Я хочу ущипнуть себя, чтоб проснуться и опять увидеть себя девочкой в гимназическом фартуке и в том коричневом платье с белыми манжетами и белым воротничком, в котором я вошла в гимназию. Но где то платье? Отчего я так упорно твердила подружкам, что я со дна Енисея достану золотое кольцо? Про какое золотое кольцо мечтала?
Ах, если бы можно было взять время за чуб и сказать ему: „Стой! Я переоденусь во взрослое платье“.
Но время бежит и бежит, как река быстротечная, и с этой рекой несусь вперед я, и мне придется сменить платье на ходу, не останавливая ни одной секунды».
«…Подружки проводили меня на пристань, а тут и папаша подошел; заняли каюту первого класса.
– До свидания! До свидания! – кричали подружки с берега.

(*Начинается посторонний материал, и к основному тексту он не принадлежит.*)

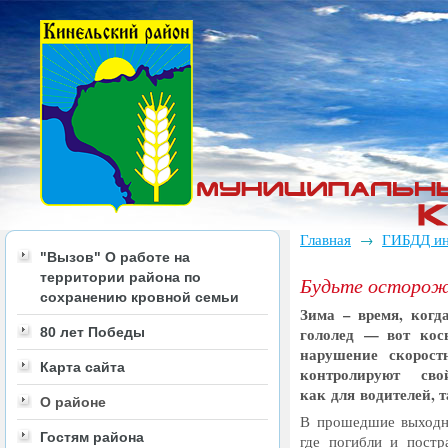
Главная
ГИБДД и
→
"Вызов" О работе на
территории района по
Будьте осторож
сохранению кровной семьи
Зима – время, когд
80 лет Победы
гололед — вот кос
нарушение скорост
Карта сайта
контролируют сво
как для водителей, 
О районе
В прошедшие выходны
Гостям района
где погибли и постра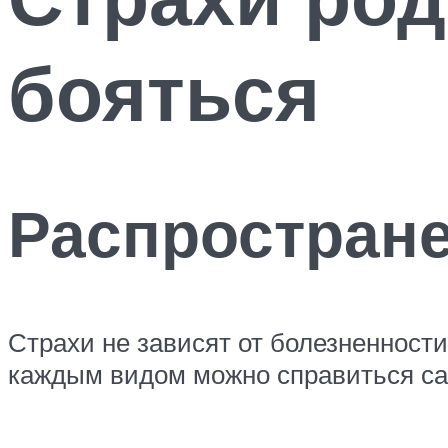
бояться
Распростран
Страхи не зависят от болезненност
каждым видом можно справиться са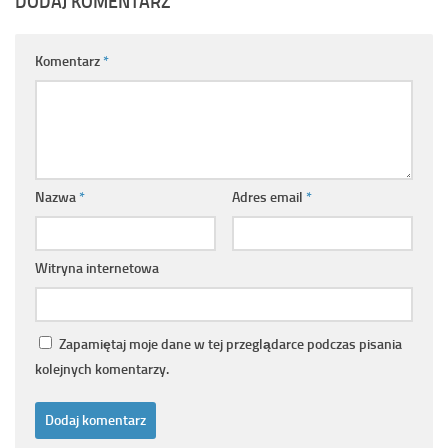
DODAJ KOMENTARZ
Komentarz
*
Nazwa
*
Adres email
*
Witryna internetowa
Zapamiętaj moje dane w tej przeglądarce podczas pisania
kolejnych komentarzy.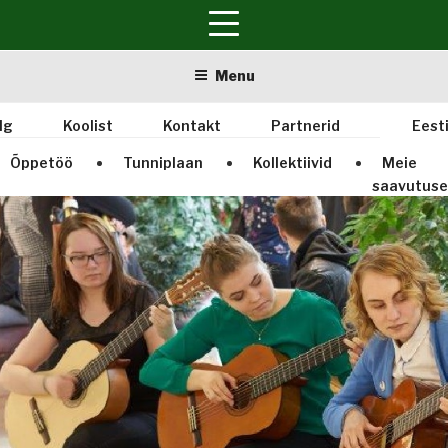
Skip
Menu
to
content
lg
Koolist
Kontakt
Partnerid
Eest
Õppetöö
Tunniplaan
Kollektiivid
Meie
saavutus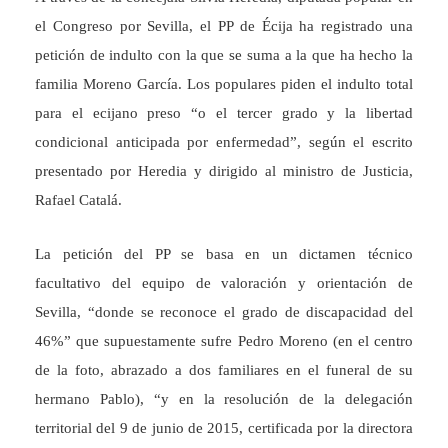
el Congreso por Sevilla, el PP de Écija ha registrado una
petición de indulto con la que se suma a la que ha hecho la
familia Moreno García. Los populares piden el indulto total
para el ecijano preso “o el tercer grado y la libertad
condicional anticipada por enfermedad”, según el escrito
presentado por Heredia y dirigido al ministro de Justicia,
Rafael Catalá.
La petición del PP se basa en un dictamen técnico
facultativo del equipo de valoración y orientación de
Sevilla, “donde se reconoce el grado de discapacidad del
46%” que supuestamente sufre Pedro Moreno (en el centro
de la foto, abrazado a dos familiares en el funeral de su
hermano Pablo), “y en la resolución de la delegación
territorial del 9 de junio de 2015, certificada por la directora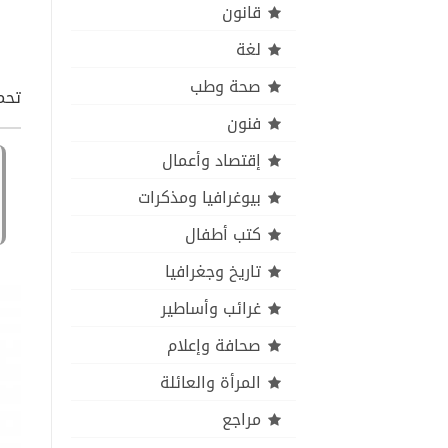
قانون
لغة
صحة وطب
تحميل كتاب
فنون
إقتصاد وأعمال
بيوغرافيا ومذكرات
كتب أطفال
تاريخ وجغرافيا
غرائب وأساطير
صحافة وإعلام
المرأة والعائلة
مراجع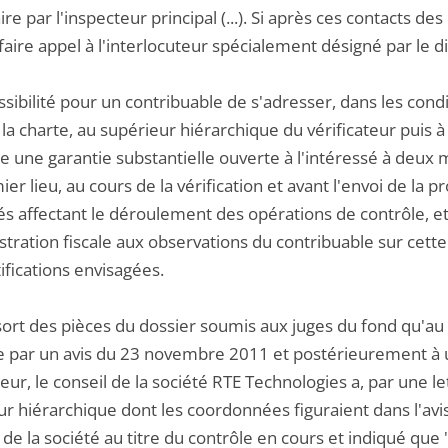
re par l'inspecteur principal (...). Si après ces contacts d
aire appel à l'interlocuteur spécialement désigné par le dir
ossibilité pour un contribuable de s'adresser, dans les co
 la charte, au supérieur hiérarchique du vérificateur puis 
e une garantie substantielle ouverte à l'intéressé à deux
er lieu, au cours de la vérification et avant l'envoi de la pr
tés affectant le déroulement des opérations de contrôle, et
stration fiscale aux observations du contribuable sur cette
ifications envisagées.
ssort des pièces du dossier soumis aux juges du fond qu'au 
 par un avis du 23 novembre 2011 et postérieurement à u
teur, le conseil de la société RTE Technologies a, par une le
r hiérarchique dont les coordonnées figuraient dans l'avis 
 de la société au titre du contrôle en cours et indiqué que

К пароходу вели арестантов, закованных в цепи. Некоторые арестанты, наверное ссыльные, шли без цепей. Я слышала, как звенели кандалы по камням, – такая вдруг стала тишина. Народ расступился перед конвоем; какая-то баба громко плакала:
– Несчастненькие!.. Дайте подать им, Христа ради!..
– Ат-т-странись, говорю! Ат-т-странись! – кричал на бабу солдат.
Арестантов пересчитывали возле трапа. Офицер шел вдоль строя и, тыкая рукой в перчатке каждого крайнего из пары, принимал их, чтоб доставить в наш тихий Минусинск, откуда они пойдут дальше этапом – на каторгу и ссылку. Я тоже считала и опередила офицера: сорок семь пар и один арестант в пальто и в кепи стоял отдельно.
– По два по трапу арш, – скомандовал офицер.
Цепи скребут по камням и звенят, звенят…
– Бодайбо отзванивает, – сказал отец. – Позвонили языками, помахали кулаками, а теперь час настал звенеть кандалами.
Не помню, как у меня сорвалось:
– Папаша, как вам не стыдно! Разве декабристы не звенели цепями? А Юсковы не звенели цепями по Сибири? Дедушка говорил, что мы все из кандальников. Вся Россия кандальная!
Я еще что-то говорила. Отец схватил меня за руку и так стиснул и крутанул – чуть из плеча не вырвал. Кругом были пассажиры, а я никого не видела, кроме его бородатого лица. Он хотел утащить меня с палубы, но я ухватилась за решетку, и он бросил мою руку с угрозою: „Па-аговорим потом!“ – и ушел.
– Это же сам Юсков! Каково! – Кто-то сыто хихикнул, и я, сгорая от стыда, убежала к подружке, Верочке Метелиной, и долго плакала у нее в каюте. Ах, если бы я знала, что мне делать! Сколько я перечитала книг, разных, всяких, а ответа на вопрос, как жить, так и не вычитала».